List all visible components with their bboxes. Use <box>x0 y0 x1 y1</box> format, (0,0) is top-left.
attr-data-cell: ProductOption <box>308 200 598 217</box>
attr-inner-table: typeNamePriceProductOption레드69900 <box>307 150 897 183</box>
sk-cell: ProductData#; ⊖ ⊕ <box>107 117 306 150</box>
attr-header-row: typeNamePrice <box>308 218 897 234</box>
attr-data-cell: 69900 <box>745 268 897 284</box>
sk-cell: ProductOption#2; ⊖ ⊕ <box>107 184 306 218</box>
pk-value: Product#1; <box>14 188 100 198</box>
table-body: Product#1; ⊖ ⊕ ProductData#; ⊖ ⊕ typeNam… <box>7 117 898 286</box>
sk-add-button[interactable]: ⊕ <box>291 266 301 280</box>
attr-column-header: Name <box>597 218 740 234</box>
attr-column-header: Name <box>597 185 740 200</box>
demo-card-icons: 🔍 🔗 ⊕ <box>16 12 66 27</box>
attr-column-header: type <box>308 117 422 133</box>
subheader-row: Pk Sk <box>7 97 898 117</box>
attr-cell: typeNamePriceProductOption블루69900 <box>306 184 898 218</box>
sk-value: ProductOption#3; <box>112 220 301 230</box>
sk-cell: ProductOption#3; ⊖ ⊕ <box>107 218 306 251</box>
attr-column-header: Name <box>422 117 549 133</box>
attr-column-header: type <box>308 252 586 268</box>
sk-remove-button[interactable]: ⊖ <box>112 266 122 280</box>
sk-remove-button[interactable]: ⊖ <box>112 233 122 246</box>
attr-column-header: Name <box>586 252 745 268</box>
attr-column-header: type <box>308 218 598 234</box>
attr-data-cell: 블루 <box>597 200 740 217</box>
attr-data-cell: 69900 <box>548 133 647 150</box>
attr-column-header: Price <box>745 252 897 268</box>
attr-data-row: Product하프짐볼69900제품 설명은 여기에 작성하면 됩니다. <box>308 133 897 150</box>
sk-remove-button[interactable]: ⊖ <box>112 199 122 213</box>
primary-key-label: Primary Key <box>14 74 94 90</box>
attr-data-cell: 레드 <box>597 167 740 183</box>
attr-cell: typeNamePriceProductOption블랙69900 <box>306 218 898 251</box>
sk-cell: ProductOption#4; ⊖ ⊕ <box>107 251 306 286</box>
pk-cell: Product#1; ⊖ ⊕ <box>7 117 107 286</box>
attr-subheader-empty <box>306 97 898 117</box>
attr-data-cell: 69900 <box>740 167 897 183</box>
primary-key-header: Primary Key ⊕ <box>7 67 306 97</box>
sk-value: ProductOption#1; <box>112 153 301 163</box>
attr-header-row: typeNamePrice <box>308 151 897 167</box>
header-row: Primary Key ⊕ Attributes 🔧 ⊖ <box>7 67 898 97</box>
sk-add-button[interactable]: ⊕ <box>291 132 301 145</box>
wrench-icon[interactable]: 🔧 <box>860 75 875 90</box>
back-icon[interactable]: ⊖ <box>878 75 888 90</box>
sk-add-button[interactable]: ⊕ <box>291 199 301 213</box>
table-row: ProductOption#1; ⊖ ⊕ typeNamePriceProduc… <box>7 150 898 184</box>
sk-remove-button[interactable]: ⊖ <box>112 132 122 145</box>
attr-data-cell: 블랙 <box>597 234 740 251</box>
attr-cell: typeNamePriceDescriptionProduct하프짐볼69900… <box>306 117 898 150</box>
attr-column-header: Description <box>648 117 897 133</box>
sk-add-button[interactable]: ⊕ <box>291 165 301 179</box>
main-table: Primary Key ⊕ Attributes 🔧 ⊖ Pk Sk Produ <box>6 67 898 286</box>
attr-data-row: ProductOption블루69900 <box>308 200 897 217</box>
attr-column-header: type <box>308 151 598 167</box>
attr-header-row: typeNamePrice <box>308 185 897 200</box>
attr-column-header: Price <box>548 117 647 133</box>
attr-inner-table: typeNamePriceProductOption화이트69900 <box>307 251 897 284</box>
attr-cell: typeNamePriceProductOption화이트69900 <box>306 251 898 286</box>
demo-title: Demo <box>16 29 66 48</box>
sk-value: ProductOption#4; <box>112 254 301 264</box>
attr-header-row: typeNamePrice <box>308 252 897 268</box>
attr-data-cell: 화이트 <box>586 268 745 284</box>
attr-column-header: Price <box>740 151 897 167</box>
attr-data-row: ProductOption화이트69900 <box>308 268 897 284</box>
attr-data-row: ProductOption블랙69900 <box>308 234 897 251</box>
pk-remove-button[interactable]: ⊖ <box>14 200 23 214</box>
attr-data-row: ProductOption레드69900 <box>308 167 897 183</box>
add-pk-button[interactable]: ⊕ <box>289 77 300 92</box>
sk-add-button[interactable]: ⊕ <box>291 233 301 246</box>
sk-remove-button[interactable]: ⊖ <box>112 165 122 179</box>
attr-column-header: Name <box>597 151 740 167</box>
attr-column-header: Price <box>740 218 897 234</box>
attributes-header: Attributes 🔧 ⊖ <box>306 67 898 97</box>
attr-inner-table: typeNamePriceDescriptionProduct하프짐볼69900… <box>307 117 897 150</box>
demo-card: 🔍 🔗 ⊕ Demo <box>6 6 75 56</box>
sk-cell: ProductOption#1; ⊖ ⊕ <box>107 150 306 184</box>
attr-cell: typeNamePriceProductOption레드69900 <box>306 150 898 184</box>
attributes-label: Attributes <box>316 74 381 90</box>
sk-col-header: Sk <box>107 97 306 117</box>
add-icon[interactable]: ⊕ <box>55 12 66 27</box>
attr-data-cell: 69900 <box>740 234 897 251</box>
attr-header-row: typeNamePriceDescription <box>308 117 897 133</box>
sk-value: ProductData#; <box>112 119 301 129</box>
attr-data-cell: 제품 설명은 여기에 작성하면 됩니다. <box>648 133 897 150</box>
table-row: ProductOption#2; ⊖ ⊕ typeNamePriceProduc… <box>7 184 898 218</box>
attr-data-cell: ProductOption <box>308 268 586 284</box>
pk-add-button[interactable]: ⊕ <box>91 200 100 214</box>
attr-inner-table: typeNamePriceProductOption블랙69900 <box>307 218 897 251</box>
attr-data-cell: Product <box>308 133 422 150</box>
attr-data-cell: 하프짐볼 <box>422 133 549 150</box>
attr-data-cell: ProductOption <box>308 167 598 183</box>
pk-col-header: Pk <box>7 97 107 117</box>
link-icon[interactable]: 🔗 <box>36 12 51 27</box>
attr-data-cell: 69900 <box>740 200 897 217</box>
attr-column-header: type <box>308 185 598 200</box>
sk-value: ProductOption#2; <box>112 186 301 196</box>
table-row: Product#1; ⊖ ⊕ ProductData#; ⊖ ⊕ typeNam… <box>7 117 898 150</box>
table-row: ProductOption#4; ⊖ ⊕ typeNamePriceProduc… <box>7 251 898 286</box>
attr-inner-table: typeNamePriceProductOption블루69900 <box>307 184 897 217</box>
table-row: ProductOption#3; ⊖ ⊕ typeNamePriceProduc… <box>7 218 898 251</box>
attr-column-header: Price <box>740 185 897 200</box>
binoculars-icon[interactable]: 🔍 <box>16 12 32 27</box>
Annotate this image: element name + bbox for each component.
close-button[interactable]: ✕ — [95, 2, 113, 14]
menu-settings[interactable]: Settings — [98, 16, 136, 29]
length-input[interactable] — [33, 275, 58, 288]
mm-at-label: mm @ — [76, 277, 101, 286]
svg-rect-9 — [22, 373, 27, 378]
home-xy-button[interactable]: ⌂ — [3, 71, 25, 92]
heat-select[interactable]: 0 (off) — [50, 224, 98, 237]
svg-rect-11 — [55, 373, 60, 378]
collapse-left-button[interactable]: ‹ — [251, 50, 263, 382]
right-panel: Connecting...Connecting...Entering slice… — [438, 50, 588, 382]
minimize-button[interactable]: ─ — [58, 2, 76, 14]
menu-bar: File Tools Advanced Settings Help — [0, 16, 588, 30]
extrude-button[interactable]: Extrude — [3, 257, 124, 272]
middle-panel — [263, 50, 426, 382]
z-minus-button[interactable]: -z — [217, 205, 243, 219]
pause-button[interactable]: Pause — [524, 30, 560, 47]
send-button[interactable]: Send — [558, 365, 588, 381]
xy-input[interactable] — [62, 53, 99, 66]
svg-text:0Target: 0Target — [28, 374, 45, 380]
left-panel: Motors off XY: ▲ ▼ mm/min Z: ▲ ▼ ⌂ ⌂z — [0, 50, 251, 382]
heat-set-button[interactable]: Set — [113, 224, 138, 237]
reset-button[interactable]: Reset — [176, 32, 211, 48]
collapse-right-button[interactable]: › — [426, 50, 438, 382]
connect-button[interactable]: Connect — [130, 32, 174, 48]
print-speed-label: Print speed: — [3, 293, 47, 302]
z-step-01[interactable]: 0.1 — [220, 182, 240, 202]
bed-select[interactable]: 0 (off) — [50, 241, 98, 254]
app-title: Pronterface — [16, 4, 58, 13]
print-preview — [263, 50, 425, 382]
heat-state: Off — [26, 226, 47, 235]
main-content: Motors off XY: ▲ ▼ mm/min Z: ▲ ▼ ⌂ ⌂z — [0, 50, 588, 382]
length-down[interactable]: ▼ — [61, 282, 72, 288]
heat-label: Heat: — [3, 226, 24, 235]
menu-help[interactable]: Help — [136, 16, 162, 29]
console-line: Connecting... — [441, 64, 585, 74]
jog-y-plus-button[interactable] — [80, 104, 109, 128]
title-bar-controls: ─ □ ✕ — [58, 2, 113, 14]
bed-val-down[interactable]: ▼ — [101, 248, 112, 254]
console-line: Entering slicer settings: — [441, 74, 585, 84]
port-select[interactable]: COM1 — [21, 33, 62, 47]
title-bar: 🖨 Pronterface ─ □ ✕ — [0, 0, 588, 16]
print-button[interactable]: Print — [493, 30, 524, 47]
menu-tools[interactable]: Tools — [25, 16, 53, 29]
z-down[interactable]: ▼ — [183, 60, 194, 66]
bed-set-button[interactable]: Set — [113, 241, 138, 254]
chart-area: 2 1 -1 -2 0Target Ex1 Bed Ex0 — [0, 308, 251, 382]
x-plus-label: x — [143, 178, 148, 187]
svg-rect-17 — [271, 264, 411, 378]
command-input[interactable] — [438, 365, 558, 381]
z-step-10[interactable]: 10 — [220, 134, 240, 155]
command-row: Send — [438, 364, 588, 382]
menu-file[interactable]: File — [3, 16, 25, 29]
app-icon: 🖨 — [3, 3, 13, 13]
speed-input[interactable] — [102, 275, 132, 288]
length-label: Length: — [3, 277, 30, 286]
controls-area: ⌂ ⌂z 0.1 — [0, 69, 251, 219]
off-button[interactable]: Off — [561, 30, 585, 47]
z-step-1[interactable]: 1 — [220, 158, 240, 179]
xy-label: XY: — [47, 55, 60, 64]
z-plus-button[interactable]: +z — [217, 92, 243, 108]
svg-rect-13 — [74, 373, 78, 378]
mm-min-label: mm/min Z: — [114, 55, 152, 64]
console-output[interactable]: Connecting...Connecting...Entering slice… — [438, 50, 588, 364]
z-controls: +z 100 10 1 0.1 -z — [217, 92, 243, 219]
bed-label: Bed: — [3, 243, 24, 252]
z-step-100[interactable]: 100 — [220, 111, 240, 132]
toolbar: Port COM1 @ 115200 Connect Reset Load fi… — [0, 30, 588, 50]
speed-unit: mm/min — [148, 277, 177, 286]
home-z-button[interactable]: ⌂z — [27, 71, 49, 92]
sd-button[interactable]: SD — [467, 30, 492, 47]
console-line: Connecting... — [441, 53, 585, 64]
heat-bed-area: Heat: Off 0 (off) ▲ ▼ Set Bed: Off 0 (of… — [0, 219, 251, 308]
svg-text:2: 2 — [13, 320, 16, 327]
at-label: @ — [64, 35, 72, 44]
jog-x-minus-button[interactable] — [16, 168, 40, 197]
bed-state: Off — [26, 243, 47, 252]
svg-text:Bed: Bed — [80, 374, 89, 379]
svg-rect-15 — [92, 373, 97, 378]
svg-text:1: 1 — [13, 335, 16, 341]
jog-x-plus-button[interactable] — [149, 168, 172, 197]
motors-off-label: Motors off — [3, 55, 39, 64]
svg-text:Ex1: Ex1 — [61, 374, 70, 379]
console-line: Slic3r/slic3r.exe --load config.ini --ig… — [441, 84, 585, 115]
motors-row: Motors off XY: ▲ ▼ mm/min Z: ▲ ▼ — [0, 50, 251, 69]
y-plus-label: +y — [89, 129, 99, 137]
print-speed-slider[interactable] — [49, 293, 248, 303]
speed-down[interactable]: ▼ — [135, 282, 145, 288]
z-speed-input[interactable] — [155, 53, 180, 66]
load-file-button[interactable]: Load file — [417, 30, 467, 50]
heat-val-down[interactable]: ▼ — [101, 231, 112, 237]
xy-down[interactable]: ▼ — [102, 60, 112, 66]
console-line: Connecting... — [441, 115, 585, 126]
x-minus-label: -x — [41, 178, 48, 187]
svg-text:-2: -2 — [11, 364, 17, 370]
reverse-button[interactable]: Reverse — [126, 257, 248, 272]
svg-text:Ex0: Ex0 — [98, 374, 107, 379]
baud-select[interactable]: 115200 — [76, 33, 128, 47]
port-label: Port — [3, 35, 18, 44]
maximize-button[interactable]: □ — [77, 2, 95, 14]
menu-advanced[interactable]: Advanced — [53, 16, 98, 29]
------------------------------------
## Exercise:
Work out how many lines of the material include the word "main", then answer with that number alone.

## Exercise solution:
2